Sairché had shrugged. “Mortals are complicated. Maybe you’re right. But it makes me wonder”-and she’d smiled at Lorcan, as if she’d already won-”why she decided not to buy a book from any of the myriad sellers in the City of Splendors, and instead accept the gift of a wealthy, fine-looking wizard who was very clearly taken with her? And why she never spoke a word of him to you?”

“There’s no telling,” Lorcan said, finally answering Havilar’s question, “until we find her. She might be at the mercy of untold enemies. She might be curled up with that wizard.” He spat the word as if he could rid himself of the notion entirely. Godsdamned Sairché. The wizard didn’t matter.

“What wizard?” Havilar asked. After a moment without an answer, she asked, “That creepy Netherese fellow? The one from Waterdeep?”

“As I said, there’s no telling, is there?” Lorcan asked.

“He was shady,” Havilar said. “Even if his revel was nice. Until the poison and the assassins and things.” She paused. “I suppose the fight was sort of a thrill, too, although I wouldn’t call it nice. Anyway, she’s not curled up with him, whatever that means. I mean she might put up with you, but there’s shady and then there’s shady.

Lorcan gritted his teeth. “We’ll have to see.”

“And how are we going to do that?” Havilar asked. “You have no idea where we’re going. I could have gone off on my own and found her quicker than this.”

Lorcan had left the ruby necklace in Havilar’s care, certain even without examining it that his prison was only one element of Sairché’s gift. The other gems wouldn’t be ordinary. One would surely be a beacon for Sairché to trace Farideh by. A few days, a tenday, a month-however long it took, eventually Sairché would check in on Farideh. Eventually she’d have to. And then Lorcan would strike.

In the meantime, he had a replacement heir to pact.

An heir that a part of him was rapidly reconsidering how dearly he wanted. He tried to ignore it, but every time Havilar piped up with some new nonsense, with some new insult that had no spark to it, with some new sigh or whine or sadness, Lorcan missed Farideh. He missed arguing with her. He missed the nuances of steering her. He missed the furtive way she looked at him and perhaps the less furtive way he looked at her. He even missed the constant pull of that damned protection spell.

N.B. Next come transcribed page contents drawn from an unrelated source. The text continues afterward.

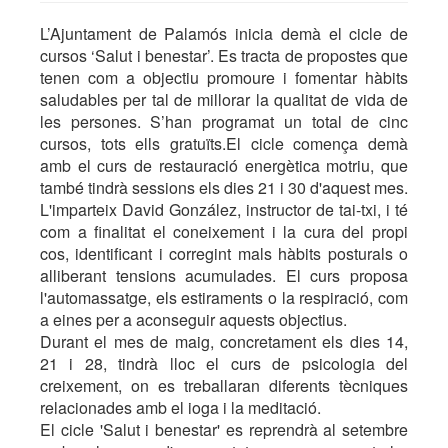
L’Ajuntament de Palamós inicia demà el cicle de
cursos ‘Salut i benestar’. Es tracta de propostes que
tenen com a objectiu promoure i fomentar hàbits
saludables per tal de millorar la qualitat de vida de
les persones. S’han programat un total de cinc
cursos, tots ells gratuïts.El cicle comença demà
amb el curs de restauració energètica motriu, que
també tindrà sessions els dies 21 i 30 d'aquest mes.
L'imparteix David González, instructor de tai-txi, i té
com a finalitat el coneixement i la cura del propi
cos, identificant i corregint mals hàbits posturals o
alliberant tensions acumulades. El curs proposa
l'automassatge, els estiraments o la respiració, com
a eines per a aconseguir aquests objectius.
Durant el mes de maig, concretament els dies 14,
21 i 28, tindrà lloc el curs de psicologia del
creixement, on es treballaran diferents tècniques
relacionades amb el ioga i la meditació.
El cicle 'Salut i benestar' es reprendrà al setembre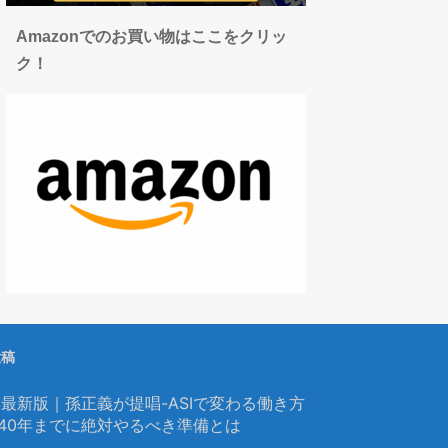
Amazonでのお買い物はここをクリッ
ク！
投稿
6年最新版｜孫正義が提唱-ASIで変わる働き方
040年までに絶対やるべき準備とは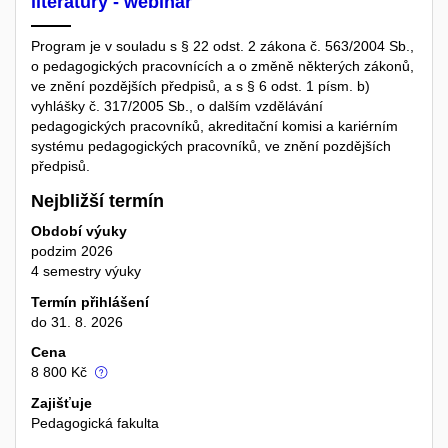
literatury - webinář
Program je v souladu s § 22 odst. 2 zákona č. 563/2004 Sb.,
o pedagogických pracovnících a o změně některých zákonů,
ve znění pozdějších předpisů, a s § 6 odst. 1 písm. b)
vyhlášky č. 317/2005 Sb., o dalším vzdělávání
pedagogických pracovníků, akreditační komisi a kariérním
systému pedagogických pracovníků, ve znění pozdějších
předpisů.
Nejbližší termín
Období výuky
podzim 2026
4 semestry výuky
Termín přihlášení
do 31. 8. 2026
Cena
8 800 Kč
Zajišťuje
Pedagogická fakulta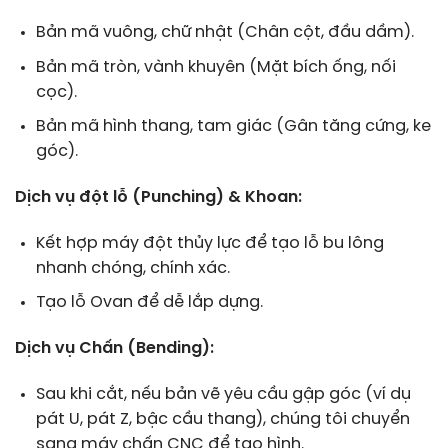
Bản mã vuông, chữ nhật (Chân cột, đầu dầm).
Bản mã tròn, vành khuyên (Mặt bích ống, nối
cọc).
Bản mã hình thang, tam giác (Gân tăng cứng, ke
góc).
Dịch vụ đột lỗ (Punching) & Khoan:
Kết hợp máy đột thủy lực để tạo lỗ bu lông
nhanh chóng, chính xác.
Tạo lỗ Ovan để dễ lắp dựng.
Dịch vụ Chấn (Bending):
Sau khi cắt, nếu bản vẽ yêu cầu gập góc (ví dụ
pát U, pát Z, bậc cầu thang), chúng tôi chuyển
sang máy chấn CNC để tạo hình.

Farideh might have always been a difficult warlock, but Lorcan had to admit that she was interesting.

“If you’d gone off on your own,” Lorcan said, biting back his irritation, “you’d find yourself walking straight into Sairché’s hands.”

“Why should she care about me? I’m not a warlock.”

Lorcan smirked to himself. Not yet. “To begin with, you decided to push yourself far beyond your limits and then pour a bottle of wine down your throat.”

“Half a bottle,” Havilar protested.

“Does that change anything? Don’t tell me you don’t know better,” he said. “If those aren’t the actions of someone ready for easy answers, I don’t know what are.”

“I think I deserve some easy answers at this point.”

He clucked his tongue. “Easy answers lead to a perilous road. Though,” Lorcan added, “if you’re as eager to divest yourself of a troublesome sister as I am, no one would blame you.”

Havilar made a face at him. “First, everyone would blame me. Second, I don’t want her to die.” She rubbed her arm, a strange, subconscious mockery of her twin’s familiar gesture. “And anyway, it’s your stupid sister who messed things up, isn’t it?”

That wasn’t what Lorcan had been expecting her to say, and he cursed his clumsy maneuvering. She should be turning on her sister, eager for Lorcan’s approval. He reined his horse in and turned to consider her. “Your sister’s the one who made the deal. You don’t need to defend her. Not to me.”